START SOURCE INFORMATION

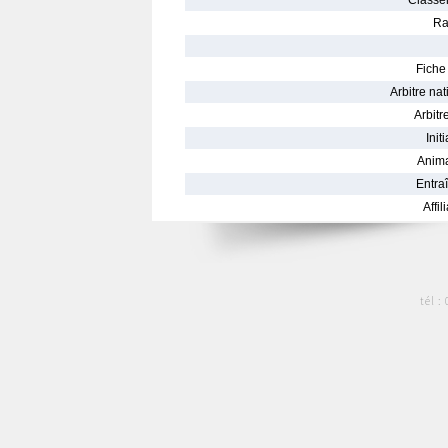
Classe
Ra
Fiche 
Arbitre nat
Arbitre
Init
Anima
Entraî
Affil
tél :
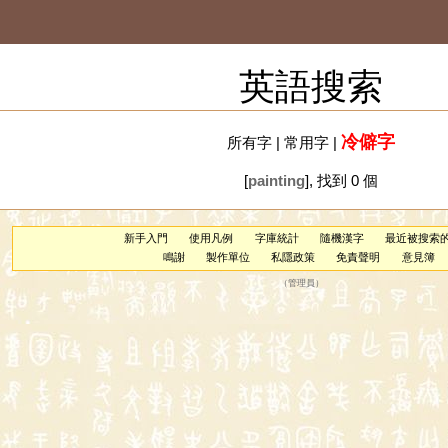
英語搜索
冷僻字
所有字
|
常用字
|
[
painting
], 找到 0 個
新手入門
使用凡例
字庫統計
隨機漢字
最近被搜索
鳴謝
製作單位
私隱政策
免責聲明
意見簿
（
管理員
）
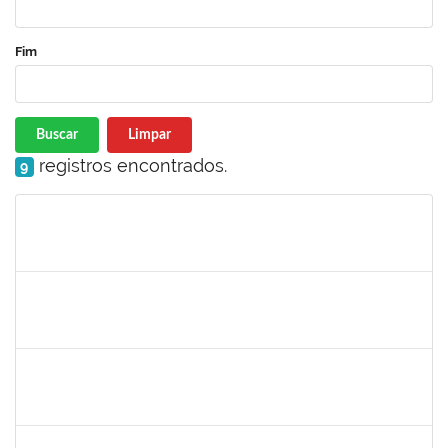
Fim
Buscar
Limpar
registros encontrados.
9
Matrícula
Nome
Cargo
Processo
Início
Fim
Status
frederico
30/11/-0001
30/11/-0001
Concluído
patrcia
30/11/-0001
30/11/-0001
Concluído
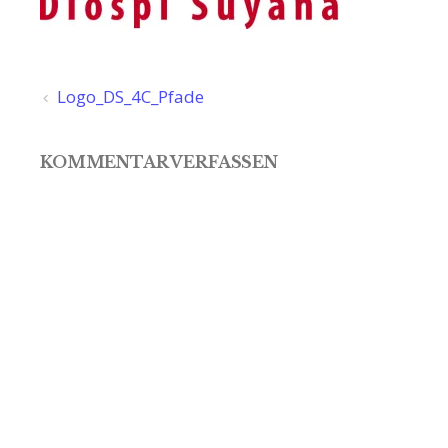
Beitragsnavigation
Logo_DS_4C_Pfade
KOMMENTAR VERFASSEN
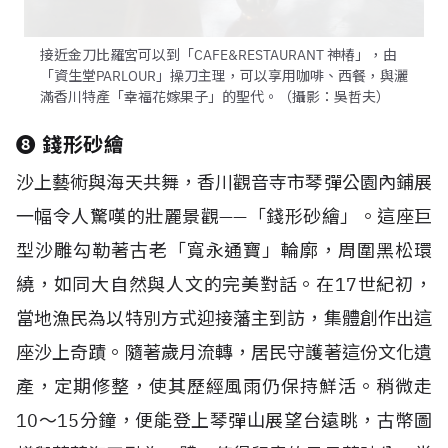
接近金刀比羅宮可以到「CAFE&RESTAURANT 神椿」，由
「資生堂PARLOUR」操刀主理，可以享用咖啡、西餐，與灑
滿香川特產「幸福花嫁果子」的聖代。（攝影：吳哲夫）
❽ 錢形砂繪
沙上藝術與海天共舞，香川觀音寺市琴彈公園內鋪展
一幅令人驚嘆的壯麗景觀——「錢形砂繪」。這座巨
型沙雕勾勒著古老「寬永通寶」輪廓，周圍黑松環
繞，如同大自然與人文的完美對話。在
17
世紀初，
當地漁民為以特別方式迎接藩主到訪，集體創作出這
座沙上奇蹟。隨著歲月流轉，居民守護著這份文化遺
產，定期修整，使其歷經風雨仍保持鮮活。稍微走
10
～
15
分鐘，便能登上琴彈山展望台遠眺，古幣圖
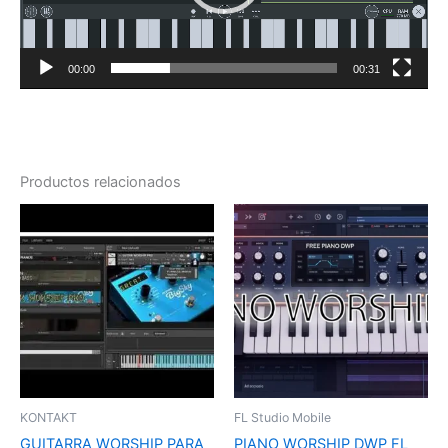
00:00
00:31
Productos relacionados
KONTAKT
FL Studio Mobile
GUITARRA WORSHIP PARA
PIANO WORSHIP DWP FL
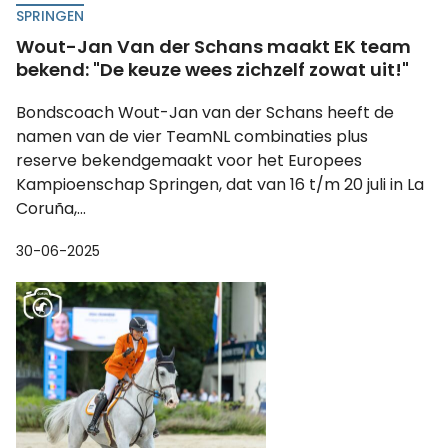
SPRINGEN
Wout-Jan Van der Schans maakt EK team
bekend: "De keuze wees zichzelf zowat uit!"
Bondscoach Wout-Jan van der Schans heeft de
namen van de vier TeamNL combinaties plus
reserve bekendgemaakt voor het Europees
Kampioenschap Springen, dat van 16 t/m 20 juli in La
Coruña,...
30-06-2025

END SOURCE INFORMATION

Search the entries above for "Wout". Return every line that has it.

Wout-Jan Van der Schans maakt EK team
Bondscoach Wout-Jan van der Schans heeft de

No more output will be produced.